吸入薬によるケース喘息などの吸入で、「ステロイド」が入っている吸入薬があります。 「ベコタイド」「ベコナーゼ」「アルデシン」「フルタイド」その他があります。 何か月も使用しているうちに、声がかすれて出なくなってくることがあります。 声帯が痩せてしまうと、声が戻らなくなってしまうこともありますが、使用を止めて元にもどることも多いようです。 声かすれの予防としては、ステロイド吸入をした後に、家庭用の「霧吹き」で普通のお水をのどの奥に吸い込むようにして、 のどの奥(声帯がある喉頭)を洗い流す方法が、つい先ごろ学会で発表されました。
喘息の根本的な治療法として、ステロイドの吸入がかなり重要な位置を占めていますので、この副作用はもっと注目されるべきだと思います。 頻度も多く、「ステロイド吸入をしている喘息患者さんの5人に1人〜4人に1人に声かれが起こる」と書いてある文献もあります。 しかしながら、重症な喘息の方では喘息発作が命にかかわることもあるので、声のかすれがあるからといって、 安易にステロイド吸入を自己中止してはいけません。
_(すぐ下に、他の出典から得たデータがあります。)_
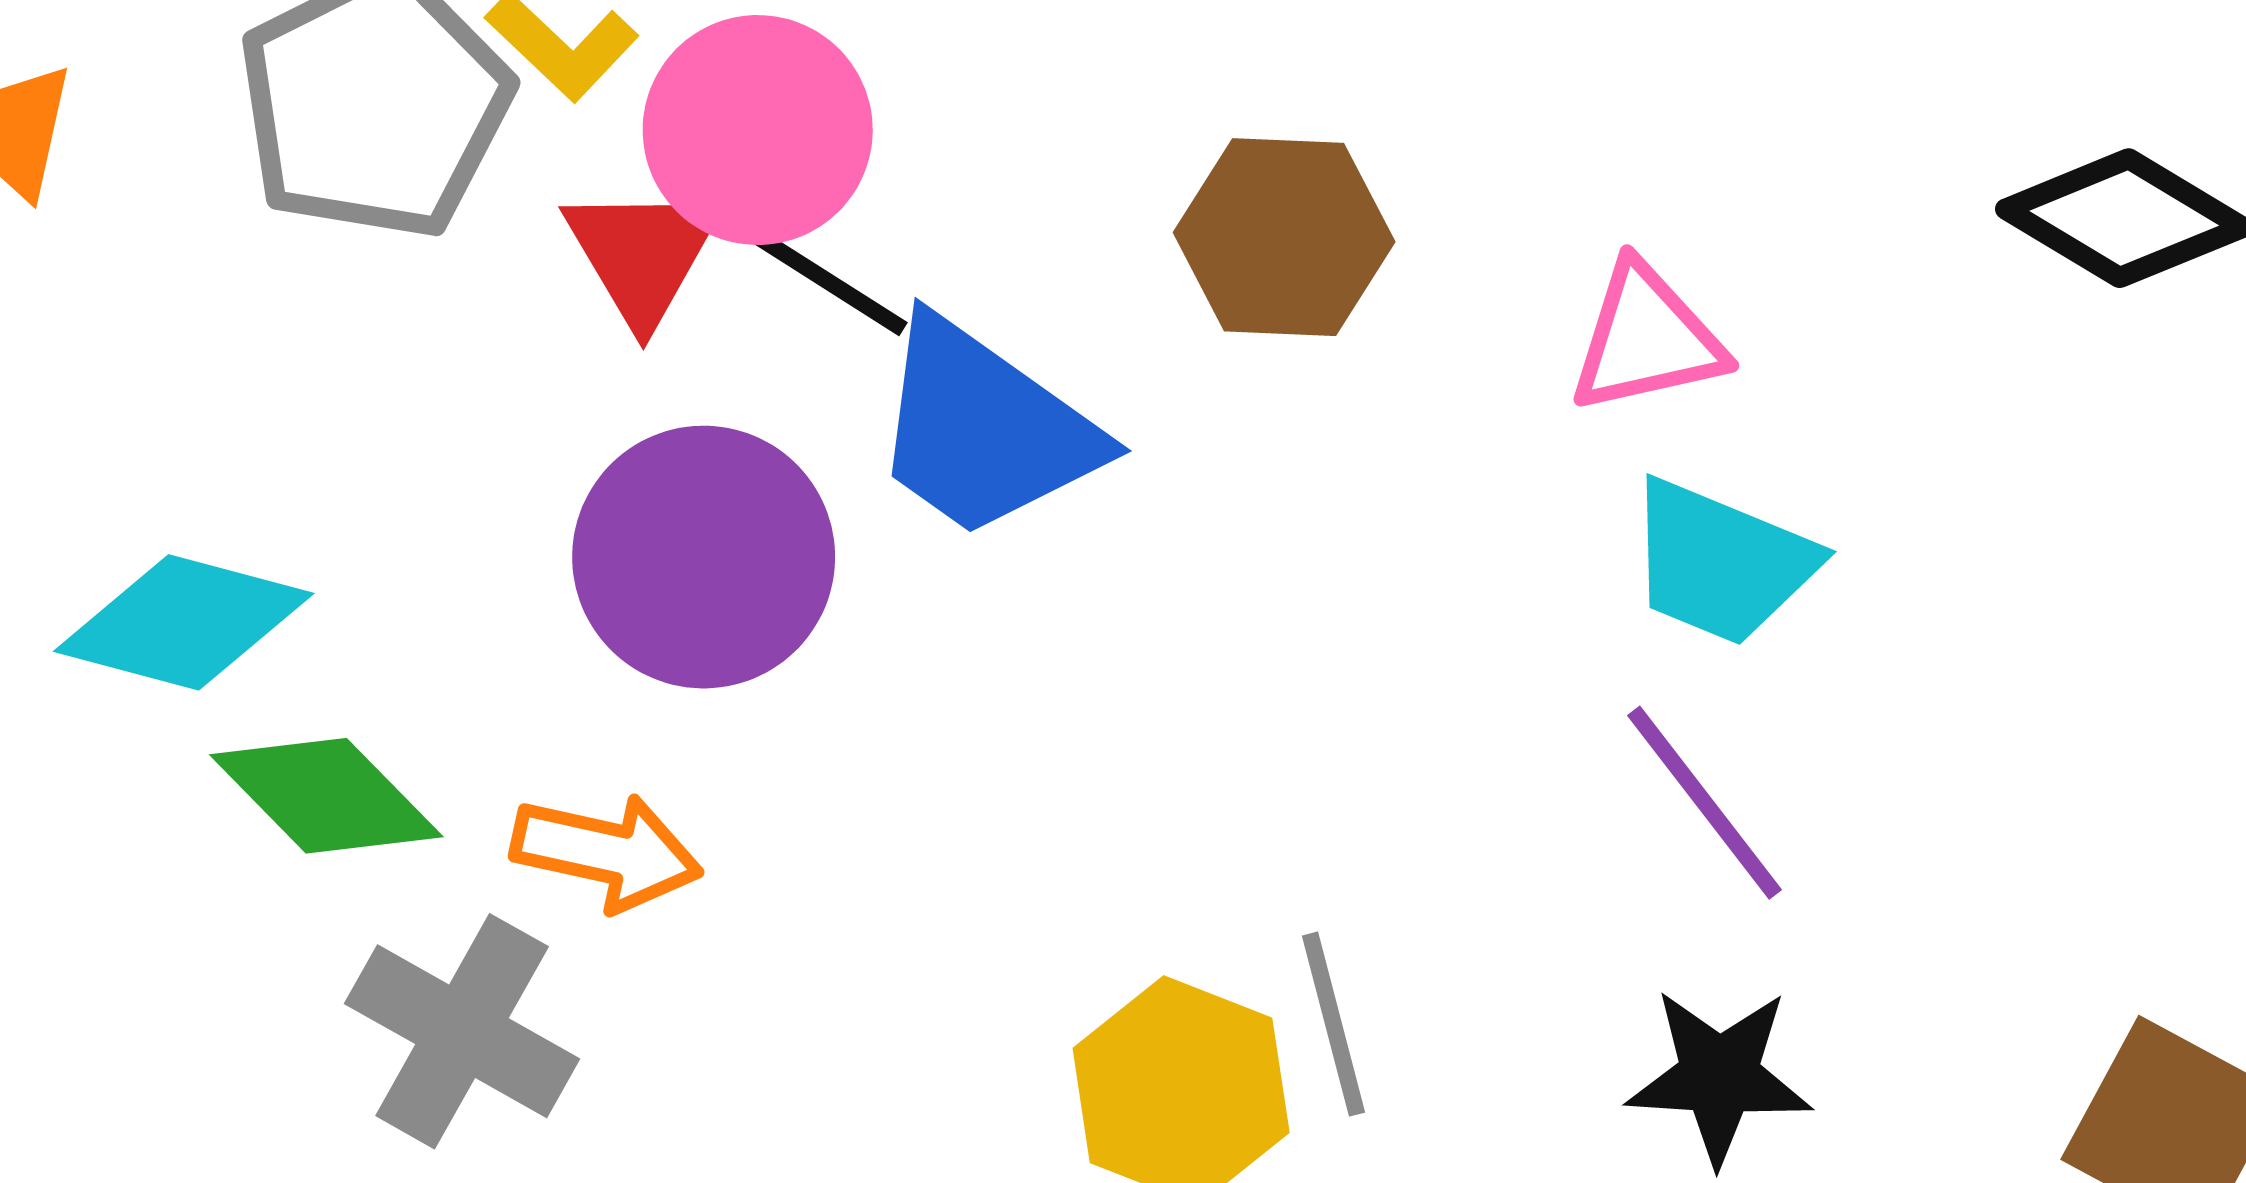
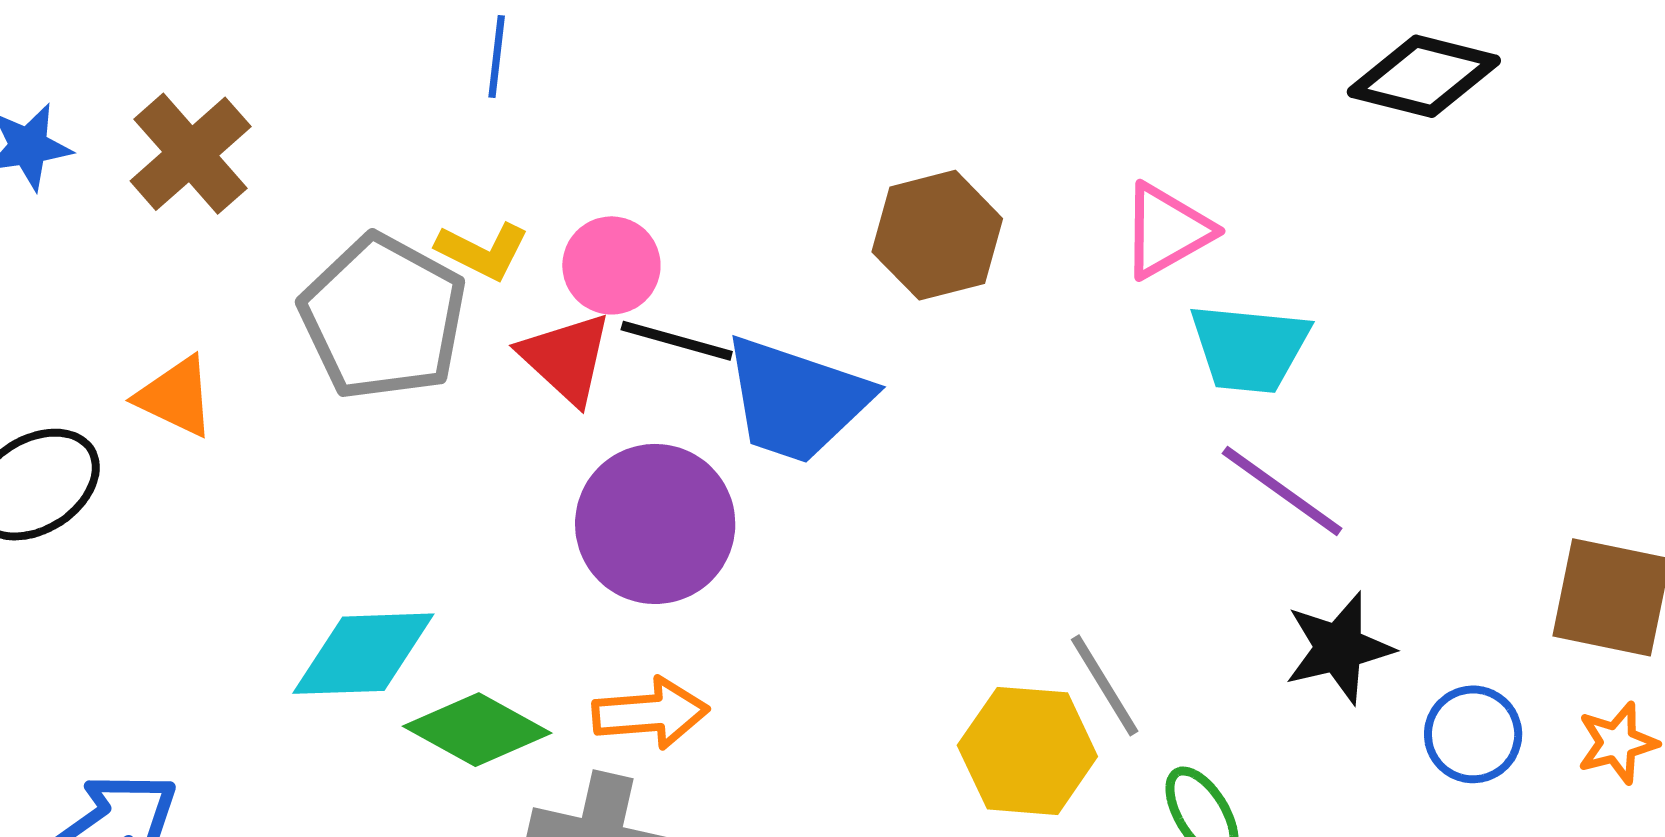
pink circle: (758, 130) -> (611, 265), size x0.7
声かれで困ったときは、必ず主治医の先生と相談してください。
また、耳鼻咽喉科では声を良くする目的でステロイドを吸入で使うことがありますが、この場合は違う薬を使っており、 耳鼻咽喉科の通院でステロイド吸入をして声が悪くなることは、特殊なケースを除けばありません。
内服薬によるケース女性で、婦人科的疾患や、月経異常などでホルモン剤を出されている方のなかで、長期にホルモン剤を内服するうちに声がかすれてくることがあります。 「黄体ホルモン」には男性ホルモンのような作用があり、長期に服用して声が男性のように低くなる可能性があり、私自身の患者さんでもこのような方がおりました。 そう多いケースでは無いので、私自身は長期に経過を観察した経験はありませんが、教科書的には、一度声が変わったら元に戻らないと考えたほうが良さそうです。